At Escambia County High School, he probably didn’t run track only because it would have interfered with being on the basketball team. His sacrifice was worth it. Senior year his basketball teammates elected him their captain. The same year he quarterbacked the Blue Devil football team.
But my friendship with Mickey began long before that. After my A.C. Moore heart throb, Ronnie Pitts, moved away after sixth grade, my girlish fascination for boys turned to Mickey. He was still sort of “the new boy” with that huge smile and crystal baby blue eyes. In 1957, his family had moved to Atmore from Pine Apple, Alabama, for Mickey’s dad, Coach Frank Cannon, to teach and coach here.
At that time I lived on the corner of Beck and School streets.

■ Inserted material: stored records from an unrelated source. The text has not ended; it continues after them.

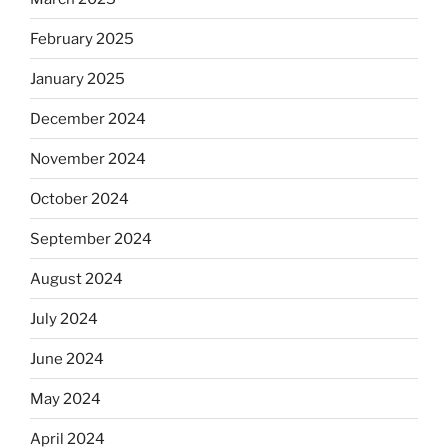
February 2025
January 2025
December 2024
November 2024
October 2024
September 2024
August 2024
July 2024
June 2024
May 2024
April 2024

The Cannons lived two doors down on School Street toward the (then) junior high, the big red brick building with white columns facing S. Pensacola Avenue. That neighborhood was our sports’ kingdom.
Back then most parents required their kids to at least be in their own yards by dusk. Mickey was probably the last classmate I saw every day. Many of our late afternoons were spent sitting in James Barnett’s parents’ arbor swing, eating scuppernongs, and laughing until we could taste our own tears.
During those days we also spent many afternoons playing tennis behind the junior high. Mickey could play against Peggy Troutman and me – and win! We ran so much and played so hard on those asphalt courts, I remember going through a new pair of tennis shoes in one month. Luckily one of the stores downtown sold tennis shoes for $1, marked down from $2.99.
On summer mornings Mickey and I rode our bikes to the city pool across town to take swimming lessons, rode home for lunch, then back for afternoons for more fun in the water. Coach (Arvel) Holmes taught us life saving one summer.
To pass the course, we had to be able to pull Coach Holmes from the deep end of the pool to the shallow. He was at least six-feet tall and probably weighed 230 pounds, but Mickey and I both did it! At the end of the season, Coach Holmes held relays in which we were all required to participate. Only two people made it to the final relay to decide the summer’s winner. That was the only time I ever beat Mickey Cannon at anything. To this day I wonder if he let me win on that long ago summer day.
In 1989 while I was on a business and pleasure trip to the Far East, I was in South Korea in a shoe shop being measured for a pair of handmade pumps. In his best English, the shoe salesman said, “You got foot like duck!” Then it hit me. Maybe I really did beat Mickey that long ago day.
Some of my most vivid memories of Mickey are of when I was a Blue Devil cheerleader running across lighted football fields to hug the neck of our Blue Devil quarterback at the end of every game, no matter if they were home or away.
Mickey was very competitive in all sports and excelled in all he participated. Not only that, he wrote about sports – and ECHS games – as the EsCoHi Sports Editor his senior year. The same year he was a member of the Panhellenic Council, Quill and Scroll honorary society, the Beta Club, and he joined the Bible Club.
I’m so very happy to know Mickey knew our Lord and Saviour! He beat me again to that finish line.
I know you were never one to rest in peace, Mick, so go play tennis with Peggy Troutman Reeves and a flight of other angels … until we meet again, my friend.

Dixie Lee Hill lives in Hoover, Ala., where she is a proud grandmother of three and mother of Tracy Wingard Donovan. Dixie enjoys working remotely from home in the mortgage lending business.